--- The task ---
Below are entries; write every one of them out again exactly.

(Provided entries Opens)

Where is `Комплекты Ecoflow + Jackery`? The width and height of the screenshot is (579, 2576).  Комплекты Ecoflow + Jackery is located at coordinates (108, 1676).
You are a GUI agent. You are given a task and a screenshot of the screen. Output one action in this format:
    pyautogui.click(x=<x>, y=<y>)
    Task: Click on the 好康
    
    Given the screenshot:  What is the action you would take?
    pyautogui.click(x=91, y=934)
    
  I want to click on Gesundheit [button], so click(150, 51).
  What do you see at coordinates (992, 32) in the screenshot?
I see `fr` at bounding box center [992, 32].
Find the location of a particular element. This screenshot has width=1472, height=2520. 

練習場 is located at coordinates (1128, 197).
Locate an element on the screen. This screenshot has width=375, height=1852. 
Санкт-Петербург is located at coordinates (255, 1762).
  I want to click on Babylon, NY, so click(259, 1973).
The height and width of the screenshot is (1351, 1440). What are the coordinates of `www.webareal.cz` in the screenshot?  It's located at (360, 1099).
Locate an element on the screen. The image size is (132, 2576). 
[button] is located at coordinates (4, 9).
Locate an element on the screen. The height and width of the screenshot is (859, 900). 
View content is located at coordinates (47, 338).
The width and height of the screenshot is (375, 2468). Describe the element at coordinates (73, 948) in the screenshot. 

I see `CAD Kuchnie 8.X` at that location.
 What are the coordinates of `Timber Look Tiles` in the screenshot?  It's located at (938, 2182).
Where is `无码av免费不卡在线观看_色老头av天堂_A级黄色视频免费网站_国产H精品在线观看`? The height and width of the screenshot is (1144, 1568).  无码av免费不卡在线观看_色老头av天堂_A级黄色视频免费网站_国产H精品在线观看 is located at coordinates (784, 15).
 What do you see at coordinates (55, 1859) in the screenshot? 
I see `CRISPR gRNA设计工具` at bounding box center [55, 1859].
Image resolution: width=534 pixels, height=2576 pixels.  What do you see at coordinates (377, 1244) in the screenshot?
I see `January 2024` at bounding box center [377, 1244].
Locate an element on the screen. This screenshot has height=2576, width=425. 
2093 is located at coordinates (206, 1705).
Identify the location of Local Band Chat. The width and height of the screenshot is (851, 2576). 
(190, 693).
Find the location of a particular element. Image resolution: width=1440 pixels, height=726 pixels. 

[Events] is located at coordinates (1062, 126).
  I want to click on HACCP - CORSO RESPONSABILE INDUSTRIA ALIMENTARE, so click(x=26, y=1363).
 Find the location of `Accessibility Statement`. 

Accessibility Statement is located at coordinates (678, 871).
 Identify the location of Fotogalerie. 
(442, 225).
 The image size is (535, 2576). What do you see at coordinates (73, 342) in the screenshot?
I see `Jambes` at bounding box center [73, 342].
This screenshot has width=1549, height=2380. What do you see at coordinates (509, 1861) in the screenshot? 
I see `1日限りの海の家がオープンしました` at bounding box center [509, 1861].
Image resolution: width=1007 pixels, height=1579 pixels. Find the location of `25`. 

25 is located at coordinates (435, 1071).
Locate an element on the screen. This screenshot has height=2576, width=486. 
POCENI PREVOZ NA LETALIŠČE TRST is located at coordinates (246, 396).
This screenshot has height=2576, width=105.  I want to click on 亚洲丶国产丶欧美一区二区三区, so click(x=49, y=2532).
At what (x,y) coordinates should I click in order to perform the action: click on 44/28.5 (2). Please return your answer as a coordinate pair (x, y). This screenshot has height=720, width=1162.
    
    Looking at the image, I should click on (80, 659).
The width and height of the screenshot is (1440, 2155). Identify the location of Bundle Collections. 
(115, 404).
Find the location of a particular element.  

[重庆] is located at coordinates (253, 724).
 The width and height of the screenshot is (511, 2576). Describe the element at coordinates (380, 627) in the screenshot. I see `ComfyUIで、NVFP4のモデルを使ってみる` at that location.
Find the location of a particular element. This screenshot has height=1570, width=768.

(Provided entries Closes)

--- Output of the exercise ---
Where is `Комплекты Ecoflow + Jackery`? The width and height of the screenshot is (579, 2576).  Комплекты Ecoflow + Jackery is located at coordinates (108, 1676).
You are a GUI agent. You are given a task and a screenshot of the screen. Output one action in this format:
    pyautogui.click(x=<x>, y=<y>)
    Task: Click on the 好康
    
    Given the screenshot:  What is the action you would take?
    pyautogui.click(x=91, y=934)
    
  I want to click on Gesundheit [button], so click(150, 51).
  What do you see at coordinates (992, 32) in the screenshot?
I see `fr` at bounding box center [992, 32].
Find the location of a particular element. This screenshot has width=1472, height=2520. 

練習場 is located at coordinates (1128, 197).
Locate an element on the screen. This screenshot has width=375, height=1852. 
Санкт-Петербург is located at coordinates (255, 1762).
  I want to click on Babylon, NY, so click(259, 1973).
The height and width of the screenshot is (1351, 1440). What are the coordinates of `www.webareal.cz` in the screenshot?  It's located at (360, 1099).
Locate an element on the screen. The image size is (132, 2576). 
[button] is located at coordinates (4, 9).
Locate an element on the screen. The height and width of the screenshot is (859, 900). 
View content is located at coordinates (47, 338).
The width and height of the screenshot is (375, 2468). Describe the element at coordinates (73, 948) in the screenshot. 

I see `CAD Kuchnie 8.X` at that location.
 What are the coordinates of `Timber Look Tiles` in the screenshot?  It's located at (938, 2182).
Where is `无码av免费不卡在线观看_色老头av天堂_A级黄色视频免费网站_国产H精品在线观看`? The height and width of the screenshot is (1144, 1568).  无码av免费不卡在线观看_色老头av天堂_A级黄色视频免费网站_国产H精品在线观看 is located at coordinates (784, 15).
 What do you see at coordinates (55, 1859) in the screenshot? 
I see `CRISPR gRNA设计工具` at bounding box center [55, 1859].
Image resolution: width=534 pixels, height=2576 pixels.  What do you see at coordinates (377, 1244) in the screenshot?
I see `January 2024` at bounding box center [377, 1244].
Locate an element on the screen. This screenshot has height=2576, width=425. 
2093 is located at coordinates (206, 1705).
Identify the location of Local Band Chat. The width and height of the screenshot is (851, 2576). 
(190, 693).
Find the location of a particular element. Image resolution: width=1440 pixels, height=726 pixels. 

[Events] is located at coordinates (1062, 126).
  I want to click on HACCP - CORSO RESPONSABILE INDUSTRIA ALIMENTARE, so click(x=26, y=1363).
 Find the location of `Accessibility Statement`. 

Accessibility Statement is located at coordinates (678, 871).
 Identify the location of Fotogalerie. 
(442, 225).
 The image size is (535, 2576). What do you see at coordinates (73, 342) in the screenshot?
I see `Jambes` at bounding box center [73, 342].
This screenshot has width=1549, height=2380. What do you see at coordinates (509, 1861) in the screenshot? 
I see `1日限りの海の家がオープンしました` at bounding box center [509, 1861].
Image resolution: width=1007 pixels, height=1579 pixels. Find the location of `25`. 

25 is located at coordinates (435, 1071).
Locate an element on the screen. This screenshot has height=2576, width=486. 
POCENI PREVOZ NA LETALIŠČE TRST is located at coordinates (246, 396).
This screenshot has height=2576, width=105.  I want to click on 亚洲丶国产丶欧美一区二区三区, so click(x=49, y=2532).
At what (x,y) coordinates should I click in order to perform the action: click on 44/28.5 (2). Please return your answer as a coordinate pair (x, y). This screenshot has height=720, width=1162.
    
    Looking at the image, I should click on (80, 659).
The width and height of the screenshot is (1440, 2155). Identify the location of Bundle Collections. 
(115, 404).
Find the location of a particular element.  

[重庆] is located at coordinates (253, 724).
 The width and height of the screenshot is (511, 2576). Describe the element at coordinates (380, 627) in the screenshot. I see `ComfyUIで、NVFP4のモデルを使ってみる` at that location.
Find the location of a particular element. This screenshot has height=1570, width=768.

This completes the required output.